Igor Fedotov [Fri, 11 Nov 2022 14:31:19 +0000 (17:31 +0300)]
os/bluestore: introduce a cooldown period for failed BlueFS allocations.
When using bluefs_shared_alloc_size one might get a long-lasting state when
that large chunks are not available any more and fallback to shared
device min alloc size occurs. The introduced cooldown is intended to
prevent repetitive allocation attempts with bluefs_shared_alloc_size for
a while. The rationale is to eliminate performance penalty these failing
attempts might cause.
Igor Fedotov [Thu, 10 Nov 2022 22:06:15 +0000 (01:06 +0300)]
os/bluestore: support main/slow device's alloc unit for BlueFS.
This effectively enables having 4K allocation units for BlueFS.
But it doesn't turn it on by default for the sake of performance.
Using main device which lacks enough free large continuous extents
might do the trick though.
Conflicts:
src/os/bluestore/BlueFS.cc
(trivial, no https://github.com/ceph/ceph/pull/39871/)
src/os/bluestore/BlueStore.cc
(trivial, no commits for zoned support)
src/test/objectstore/test_bluefs.cc
(trivial, no https://github.com/ceph/ceph/pull/45883)
Igor Fedotov [Wed, 2 Nov 2022 16:39:14 +0000 (19:39 +0300)]

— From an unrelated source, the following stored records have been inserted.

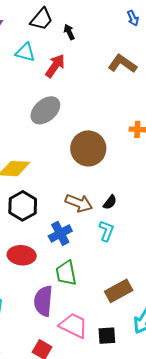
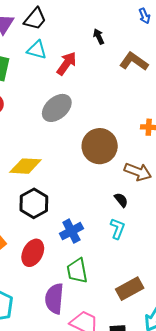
black trapezoid: (41, 19) -> (35, 19), moved
black arrow: (69, 32) -> (99, 36), moved
black semicircle: (110, 202) -> (121, 200), turned -77
brown arrow: (79, 203) -> (138, 172), moved
red ellipse: (22, 255) -> (33, 253), turned -68

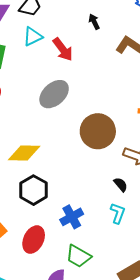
cyan triangle: (37, 50) -> (33, 37), turned -40
red arrow: (67, 63) -> (63, 49), turned 110
green trapezoid: (77, 271) -> (78, 256), turned -48

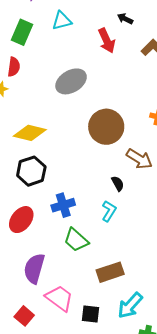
black arrow: (94, 22) -> (125, 19), turned -49
red arrow: (63, 49) -> (107, 41), moved
green trapezoid: (78, 256) -> (76, 240), moved

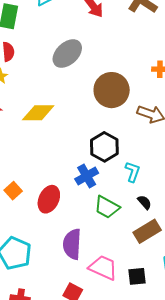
black hexagon: (31, 171) -> (104, 147), moved
black semicircle: (118, 184) -> (144, 202), moved

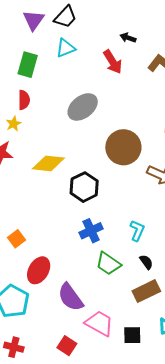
black hexagon: (104, 147) -> (84, 187), moved
red ellipse: (49, 199) -> (39, 270), moved
purple semicircle: (72, 244) -> (71, 297), turned -44

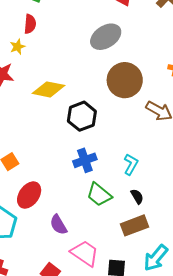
gray ellipse: (83, 107) -> (106, 37), moved
purple semicircle: (71, 297) -> (58, 225), size x0.7

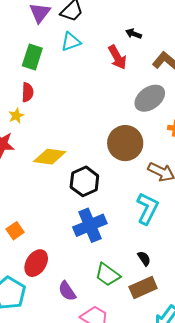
gray ellipse: (106, 37) -> (150, 98), moved
blue cross: (85, 160) -> (90, 225), size x1.4
cyan L-shape: (131, 164) -> (147, 208), moved, size x1.5
green trapezoid: (99, 195) -> (108, 275), moved

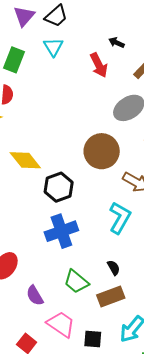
cyan triangle: (71, 42) -> (53, 47), turned -45
yellow diamond: (50, 157) -> (25, 160), turned 40

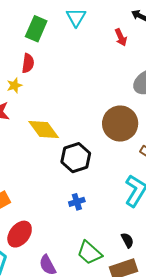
red arrow: (99, 65) -> (121, 37), size x0.7
blue cross: (61, 231) -> (77, 202), size x0.5

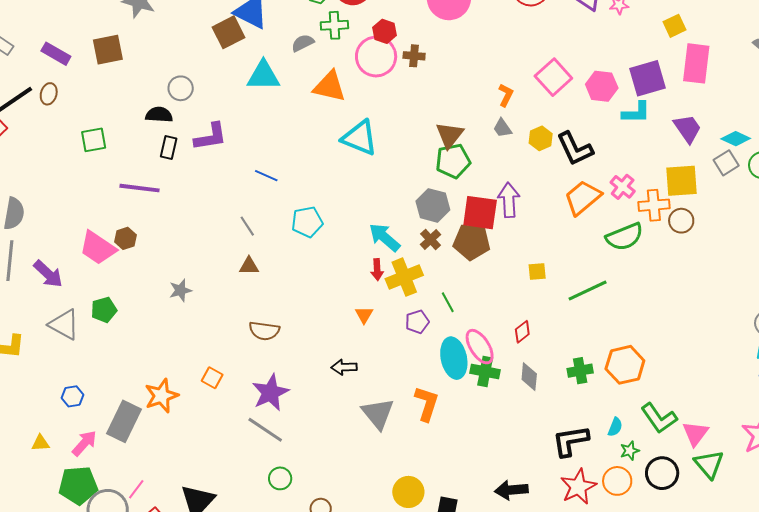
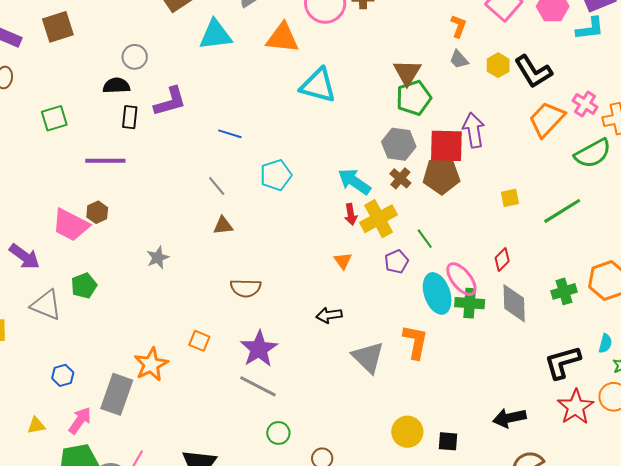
gray diamond: (529, 377) -> (514, 303), size x1.4

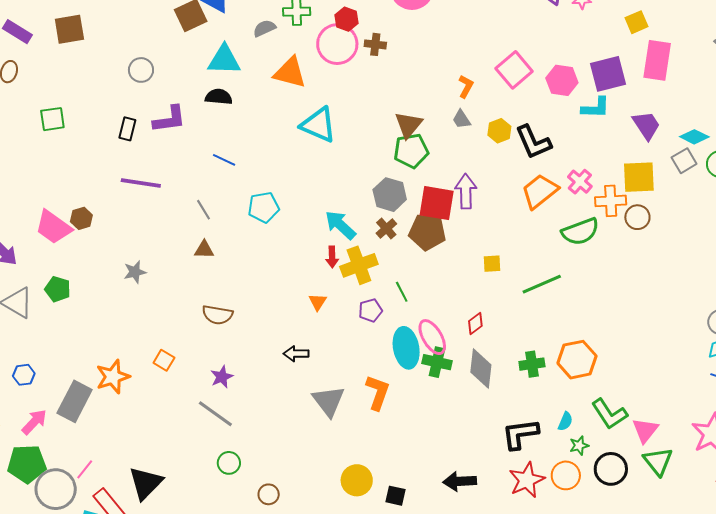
black semicircle: (116, 86) -> (219, 97), moved
purple line: (105, 161) -> (141, 183), moved
green pentagon: (84, 286) -> (58, 289), turned 30
purple star: (259, 349) -> (222, 377), size x0.6

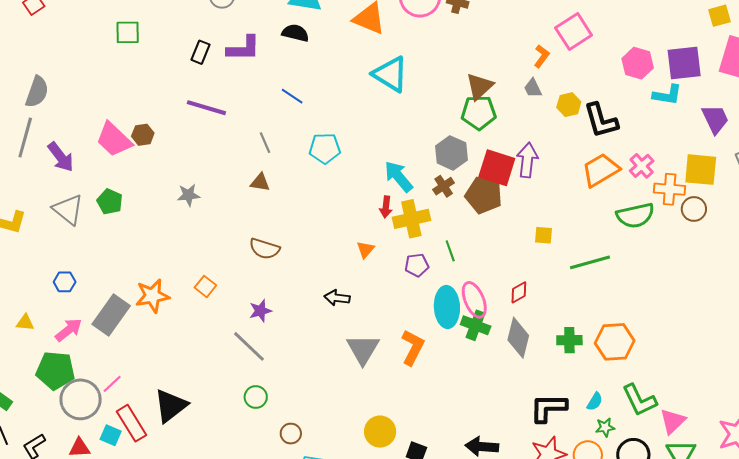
pink square: (514, 70) -> (574, 32), moved

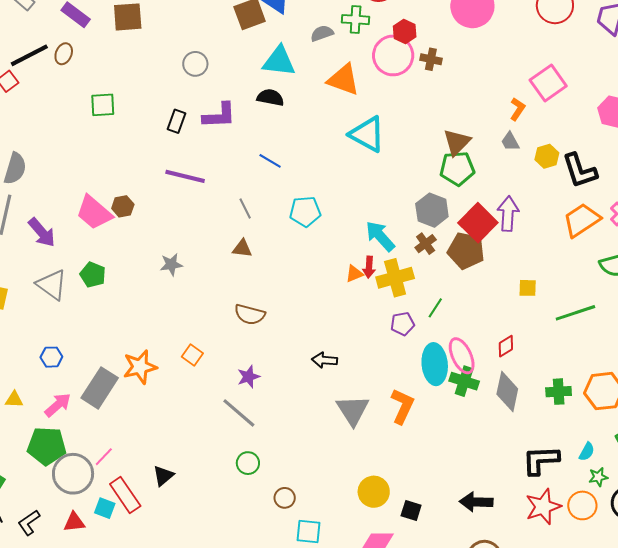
red square: (497, 168) -> (478, 223), turned 30
orange triangle: (365, 249) -> (354, 274), moved, turned 30
green line: (450, 251) -> (435, 308), turned 55
black triangle: (171, 406) -> (163, 476), size x0.6

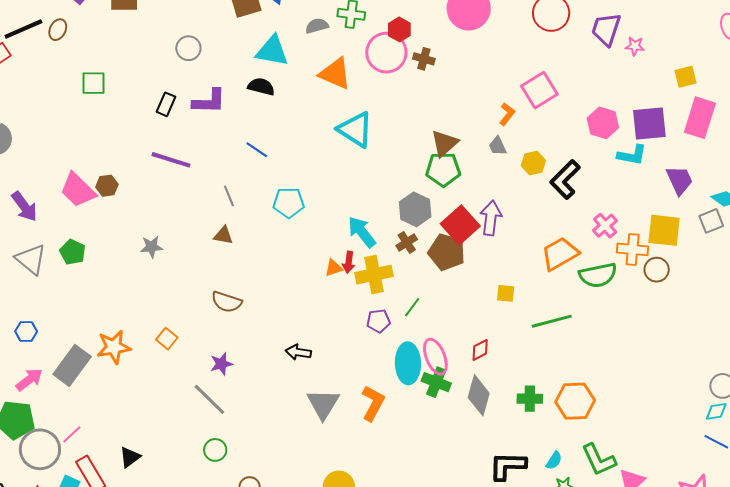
black L-shape: (580, 171) -> (565, 179), turned 60
orange trapezoid: (582, 220) -> (560, 254), moved

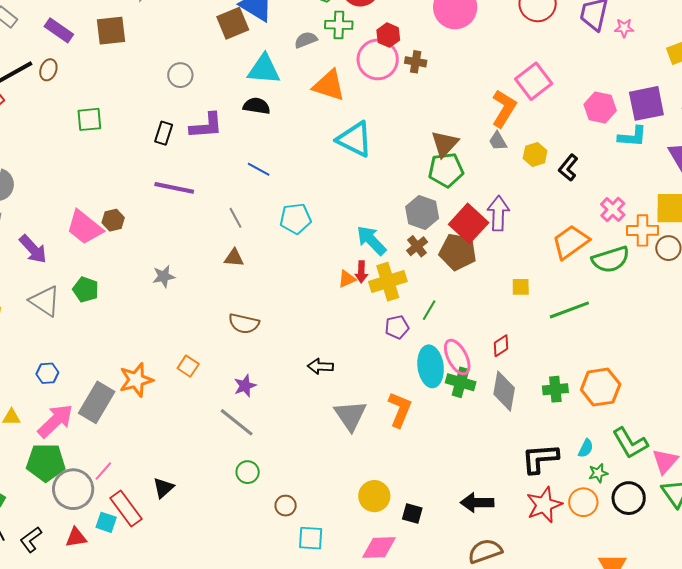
orange L-shape: (507, 114) -> (504, 108), size x1.6
black L-shape: (565, 179) -> (568, 168), size x0.7
pink arrow: (29, 380) -> (55, 421), size x1.4

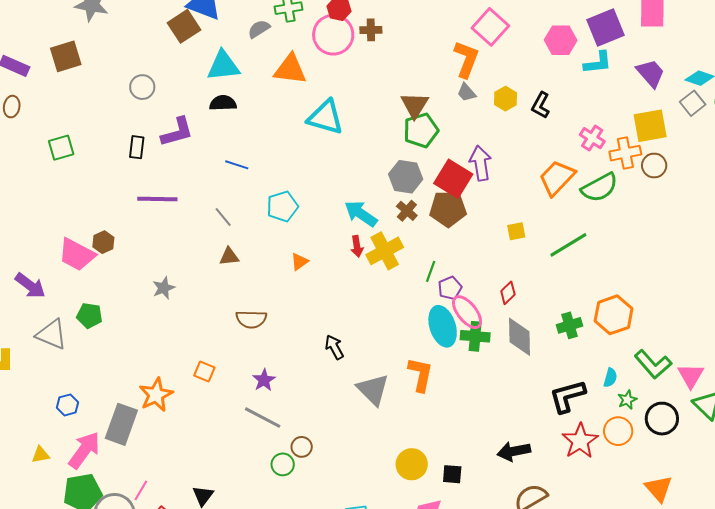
orange triangle: (347, 279) -> (299, 262), moved
purple pentagon: (397, 327) -> (450, 288), moved
black arrow: (320, 366) -> (334, 347), turned 70
brown circle: (286, 506) -> (302, 447), moved

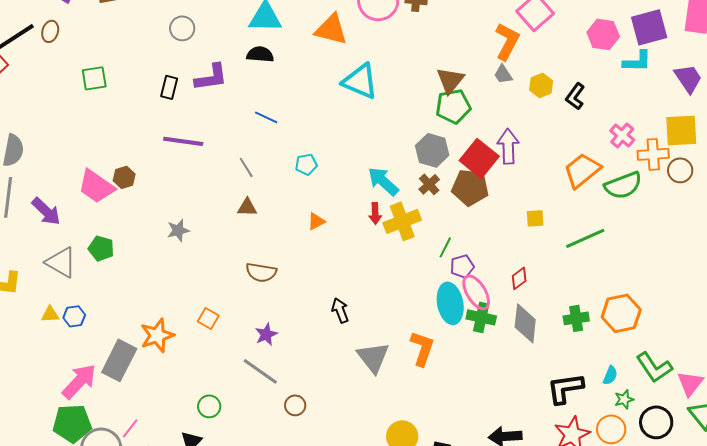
cyan pentagon: (282, 206) -> (306, 164), size x0.7
blue hexagon: (68, 405) -> (74, 316), moved
yellow triangle: (41, 455) -> (50, 314), moved
green circle: (283, 464) -> (209, 406), moved

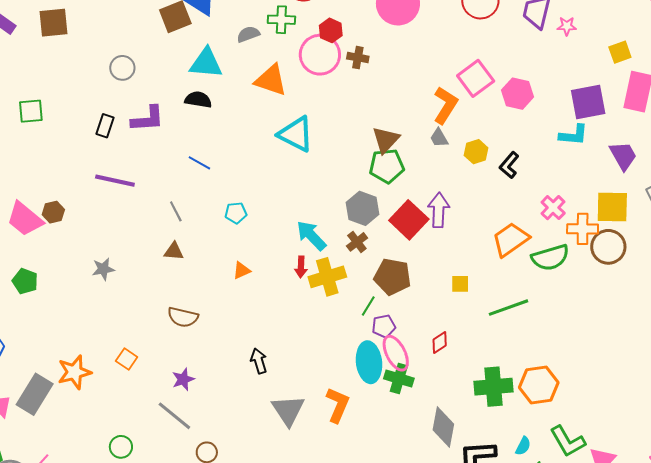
pink hexagon: (603, 34) -> (518, 94), moved
brown circle: (680, 170) -> (608, 247), size x1.4
brown pentagon: (470, 187) -> (392, 277), moved
green cross: (576, 318) -> (494, 387), size x1.5
gray diamond: (525, 323) -> (443, 427), moved

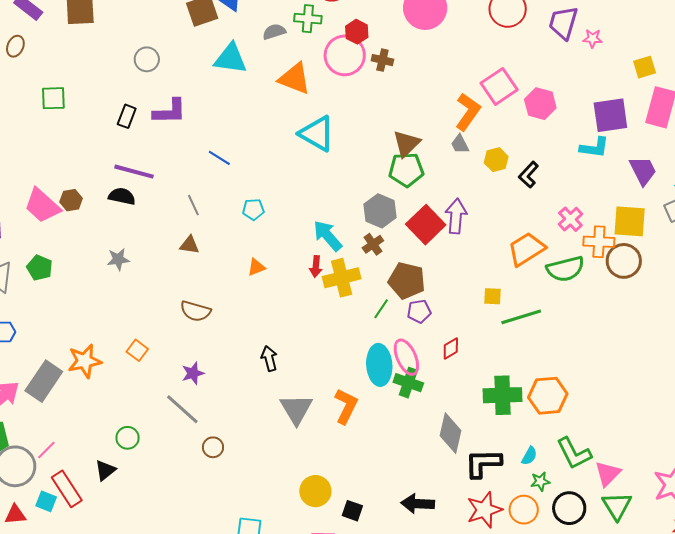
black semicircle: (198, 100) -> (122, 196), moved
yellow square: (460, 284) -> (492, 296), moved
purple pentagon: (384, 326) -> (419, 311), moved

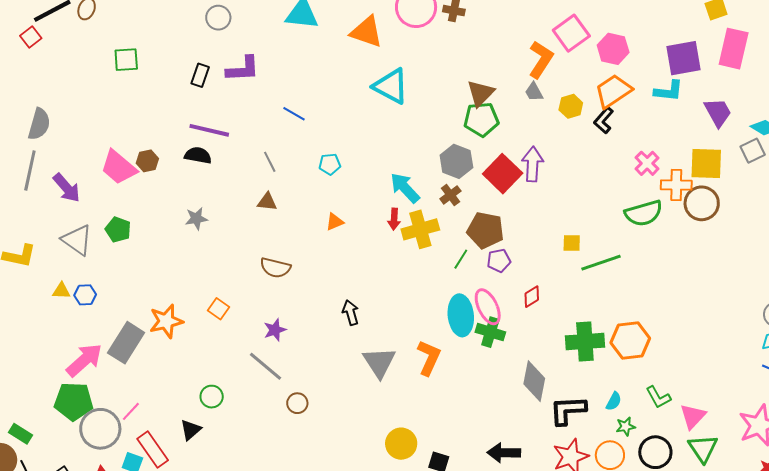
orange trapezoid: (526, 249) -> (613, 91), moved
green L-shape: (574, 453) -> (658, 397), size x0.7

os/bluestore: prepend compacted BlueFS log with a starter part.
The rationale is to have initial log fnode after compaction small
enough to fit into 4K superblock. Without that compacted metadata might
require fnode longer than 4K which goes beyond existing 4K
superblock. BlueFS assert in this case for now.
Hence the resulting log allocation disposition is like:
- superblock(4K) keeps initial log fnode which refers:
op_init, op_update_inc(log), op_jump(next seq)
- updated log fnode built from superblock + above op_update_inc refers:
compacted meta (a bunch of op_update and others)
- *
- more op_update_inc(log) to follow if log is extended
- *
Adam Kupczyk [Thu, 23 Dec 2021 14:12:52 +0000 (15:12 +0100)]
os/bluestore/bluefs: Cleanup on pending_release variable
Moved pending_release to struct dirty {}.
Restructured BlueFS::open_for_write to modify pending_release under dirty.lock.
Now all pending_release modifications are under dirty.lock.
Adam Kupczyk [Thu, 23 Dec 2021 12:26:17 +0000 (13:26 +0100)]
os/bluestore/bluefs: Modify _update_logger_stats
Extract updating of num files and log size from _update_logger_stats
and put it exactly where modification happens.
It allows to escape problem of taking nodes.lock and log.lock.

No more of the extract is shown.